World-class gold belts also occur in other parts of the world, notably Australia and West Africa.
As for lesser known or under-explored areas, Hodgson believes that the Philippines, Papua New Guinea and other parts of Southeast Asia are highly prospective, along with the James Bay Lowlands (northern Canada), developing gold belts in Central Mexico, and the Cordilleran trend from Tierra del Fuego to Alaska.
"Also Colombia, which is opening up, and Venezuela, if it ever grows up," he adds.
Hodgson advises juniors not to pursue only large deposits as size constraints reduce the number of available targets and increase exploration costs. "Focus on the most abundant deposits because there are more of them waiting to be found."
Robert Quartermain, former president of Silver Standard Resources (SSO-T, SSRI-Q), says epithermal deposits are still prime exploration targets for silver-seekers, despite increasing silver output from large base metal mines. Quartermain says most juniors are exploring for epithermal deposits in historic mining districts in the New World, which have collectively produced several billion oz. of silver over five centuries, far surpassing the epithermal silver mines exploited during ancient times in Europe and the Mediterranean region.

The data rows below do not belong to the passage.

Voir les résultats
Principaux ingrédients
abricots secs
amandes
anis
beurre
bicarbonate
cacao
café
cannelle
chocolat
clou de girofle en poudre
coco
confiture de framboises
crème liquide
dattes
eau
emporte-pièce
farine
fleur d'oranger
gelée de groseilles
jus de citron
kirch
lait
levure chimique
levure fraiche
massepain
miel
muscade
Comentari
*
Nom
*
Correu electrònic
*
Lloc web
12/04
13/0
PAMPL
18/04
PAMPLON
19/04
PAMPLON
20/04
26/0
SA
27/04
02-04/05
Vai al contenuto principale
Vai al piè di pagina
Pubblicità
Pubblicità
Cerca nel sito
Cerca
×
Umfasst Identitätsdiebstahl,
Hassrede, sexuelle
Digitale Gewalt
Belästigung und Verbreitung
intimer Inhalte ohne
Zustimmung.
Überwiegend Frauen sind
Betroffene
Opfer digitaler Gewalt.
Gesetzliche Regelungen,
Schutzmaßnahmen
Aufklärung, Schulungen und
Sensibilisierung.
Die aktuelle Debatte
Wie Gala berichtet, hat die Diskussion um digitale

"Most of these colonial-era silver camps are still producing today," Quartermain says, noting that Mexico and Peru now rank as the world's top two silver producers.

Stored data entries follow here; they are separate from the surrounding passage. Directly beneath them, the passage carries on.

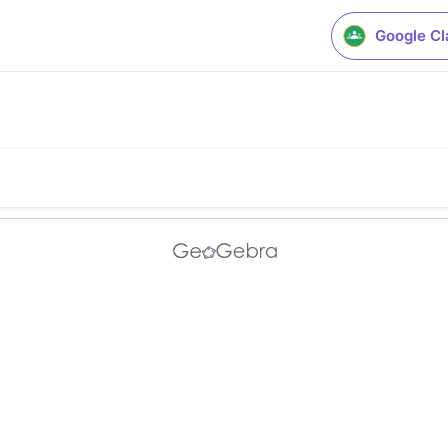
Google C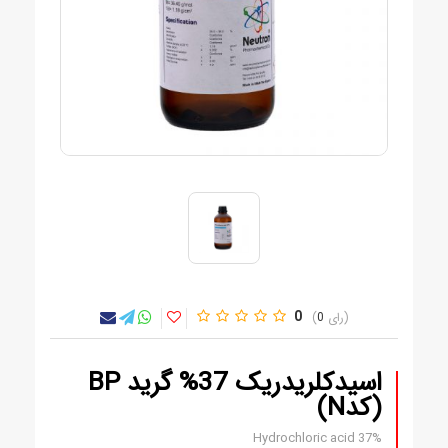
0
0
اسیدکلریدریک 37% گرید BP
(کدN)
Hydrochloric acid 37%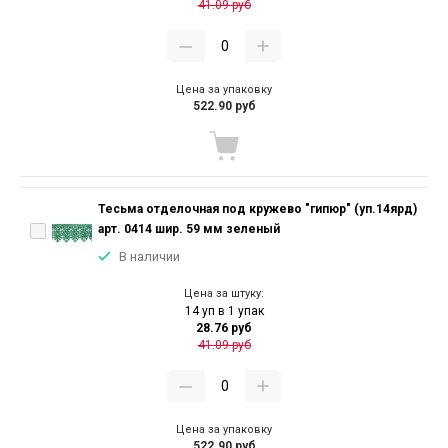
41.09 руб
Цена за упаковку
522.90 руб
Тесьма отделочная под кружево "гипюр" (уп.14ярд)
арт. 0414 шир. 59 мм зеленый
В наличии
Цена за штуку:
14 уп в 1 упак
28.76 руб
41.09 руб
Цена за упаковку
522.90 руб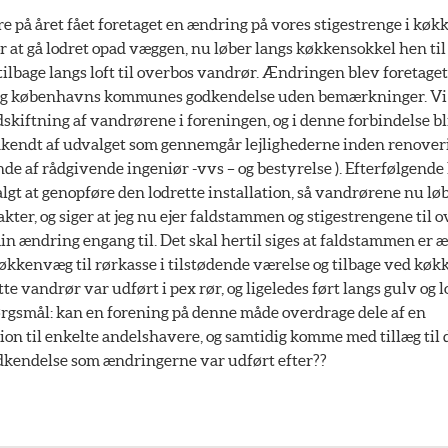
ere på året fået foretaget en ændring på vores stigestrenge i køk
for at gå lodret opad væggen, nu løber langs køkkensokkel hen ti
og tilbage langs loft til overbos vandrør. Ændringen blev foretage
og københavns kommunes godkendelse uden bemærkninger. Vi 
skiftning af vandrørene i foreningen, og i denne forbindelse b
kendt af udvalget som gennemgår lejlighederne inden renoveri
de af rådgivende ingeniør -vvs – og bestyrelse ). Efterfølgende
lgt at genopføre den lodrette installation, så vandrørene nu l
kter, og siger at jeg nu ejer faldstammen og stigestrengene til o
in ændring engang til. Det skal hertil siges at faldstammen er 
kkenvæg til rørkasse i tilstødende værelse og tilbage ved køkke
te vandrør var udført i pex rør, og ligeledes ført langs gulv og lo
rgsmål: kan en forening på denne måde overdrage dele af en
tion til enkelte andelshavere, og samtidig komme med tillæg til
dkendelse som ændringerne var udført efter??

Six of the top 12 silver producers in 2008 were epithermal deposits, with intermediate and lowsulphidation deposits being more productive than high-sulphidation epithermal deposits primarily mined for gold.
But Quartermain says large base metal deposits are contributing increasingly to global silver output, which rose to 707 million oz. in 2008 from about 450 million oz. in 1988.

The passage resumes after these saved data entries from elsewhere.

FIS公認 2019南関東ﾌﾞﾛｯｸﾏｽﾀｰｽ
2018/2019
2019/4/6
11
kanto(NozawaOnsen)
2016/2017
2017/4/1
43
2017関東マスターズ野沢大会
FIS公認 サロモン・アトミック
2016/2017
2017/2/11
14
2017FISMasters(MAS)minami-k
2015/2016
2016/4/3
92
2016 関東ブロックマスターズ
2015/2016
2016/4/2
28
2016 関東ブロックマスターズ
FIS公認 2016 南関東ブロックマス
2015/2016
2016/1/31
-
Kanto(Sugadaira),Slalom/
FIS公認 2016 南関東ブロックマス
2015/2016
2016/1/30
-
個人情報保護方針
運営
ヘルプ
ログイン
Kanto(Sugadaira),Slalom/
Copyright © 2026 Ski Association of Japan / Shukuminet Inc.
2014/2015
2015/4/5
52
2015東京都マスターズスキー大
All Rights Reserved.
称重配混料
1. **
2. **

While primary silver mines are geologically rare, most types of base metal deposits have potential for significant silver production, including sediment-hosted stratiform, VMS, sedimentary exhalative, large porphyry copper deposits and magmatic nickel-copper deposits.
This geological diversity is reflected in Quartermain's list of top-five silver producers of 2008: BHP Billiton's (BHP-N) Cannington lead-zinc-silver mine in Australia; the Fresnillo silver-lead-zinc-gold mine in central Mexico; the San Cristobal silver-zinc-lead mine in Bolivia; and KGHM's Rudna and Lubin copper mines in Poland.
Quartermain says various subtypes of stratiform base metal deposits, such as the giant Kupferschieffer-type copper deposits in western Poland and eastern Germany, were among the most significant silver producers of the past 50 years and will continue to be "significant producers of silver for years to come."
What does all this mean for future silver prices given that the last post-war (1950s) base metal boom had depressed silver prices for decades? Quartermain sees potential for silver's strength beyond its recent revival, which owes much to investment interest in silver exchange-traded funds (ETFs) as an affordable safe-haven alternative to gold.
"Silver is a green metal and a natural biocide," Quartermain says, adding that its unique properties are well-suited for many new environmental and medical uses to supplement its recent emergence as a modern-age industrial metal.
--The author is a freelance writer based in Vancouver, and a former editor of The Northern Miner.